RDP 8812: International Interest Rate Linkages and Monetary Policy: The Case of Australia 2. Structural Background

Over the past decade or so, the Australian financial system has changed from being heavily regulated to being largely deregulated. In some cases, developments took place in a series of minor steps, but in others there were major events which clearly distinguished one period from another. The major changes were:

  • the floating of the Australian dollar in December 1983. In the period before the float, the Australian dollar was set every day by the Reserve Bank under a crawling peg arrangement. While the exchange rate changed frequently, there was no market in foreign exchange and the system was more similar to the textbook fixed exchange rate regime than to a floating exchange rate regime. At the same time as the exchange rate was floated, exchange controls were abolished, which increased the scope for inward movement of capital, and opened up for the first time the opportunity for Australian investors to diversify into foreign fixed-interest assets;
  • the introduction of the tender system for sales of government debt. This was done for short-term securities (Treasury notes) in 1979 and for longer-term government bonds in the middle of 1982. Prior to the introduction of the tender system for selling government bonds, yields had been set by the authorities under a tap arrangement. Thus, prior to the introduction of the tender, yields moved in a stepwise fashion, as the authorities adjusted them from time to time to changes in investor demand. Since the tender, yields in the secondary market have moved continuously and so the day-to-day variability has obviously been greater than under the administered system. The tender also facilitated the development of a deep secondary market in government bonds, with turnover having expanded twentyfold since 1982;
  • over the past decade or so, there have also been a number of moves to deregulate financial intermediaries' interest rates. This has been a gradual process, starting in the late 1960s. By 1980, all ceilings on bank deposits had been abolished, but there were a couple of remaining ceilings on bank lending rates. To all intents and purposes, these have now been abolished. The maturity restriction which prevented banks from paying interest on short-term (including overnight) borrowing was lifted in 1984;
  • 16 foreign banks were allowed entry into the Australian market as full trading banks in 1985. Prior to that, the only foreign banks which could operate in Australia as trading banks were a couple that had been established in the last century. Other foreign banks had entered the Australian market through merchant banking subsidiaries.

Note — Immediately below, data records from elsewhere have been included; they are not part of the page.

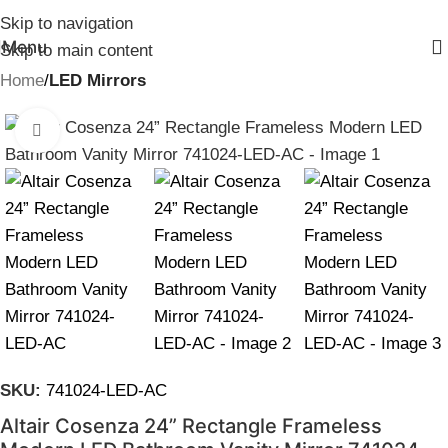
Skip to navigation
Menu
Skip to main content
Home
LED Mirrors
Click to enlarge
SKU:
741024-LED-AC
Altair Cosenza 24” Rectangle Frameless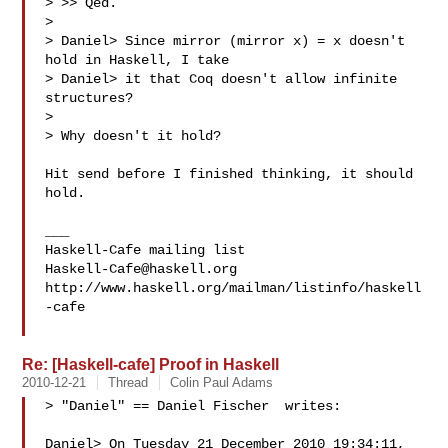
> >> Qed.

>

> Daniel> Since mirror (mirror x) = x doesn't 
hold in Haskell, I take

> Daniel> it that Coq doesn't allow infinite 
structures?

>

> Why doesn't it hold?

Hit send before I finished thinking, it should 
hold.

___

Haskell-Cafe@haskell.org
http://www.haskell.org/mailman/listinfo/haskell
-cafe

Re: [Haskell-cafe] Proof in Haskell
2010-12-21
Thread
Colin Paul Adams
> "Daniel" == Daniel Fischer  writes:

Daniel> On Tuesday 21 December 2010 19:34:11,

Many changes have resulted from this widespread deregulation, of which several are important for the present paper. Two that are clearly visible from the graphs shown later in the paper are that long-term government bond rates only became fully market determined after mid 1982, and the exchange rate after the end of 1983.

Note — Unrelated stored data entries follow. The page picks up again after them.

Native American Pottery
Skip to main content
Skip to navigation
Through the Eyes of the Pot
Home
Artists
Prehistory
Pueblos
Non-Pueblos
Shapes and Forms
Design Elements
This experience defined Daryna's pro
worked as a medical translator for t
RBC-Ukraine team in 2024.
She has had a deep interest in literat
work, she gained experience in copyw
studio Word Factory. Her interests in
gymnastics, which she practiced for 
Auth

There has also been a major change in the way the Reserve Bank conducts its monetary policy. Prior to the introduction of the tender system and the float, the setting of rates on long-term government paper was an important aspect of monetary policy. After deregulation, monetary policy has essentially been implemented through daily open market operations. The cost and availability of cash has been the operating objective. In periods when the Bank has wished to tighten, its domestic market operations have led to a rise in overnight rates in the professional money market. This has quickly translated to a rise in all short-term security yields.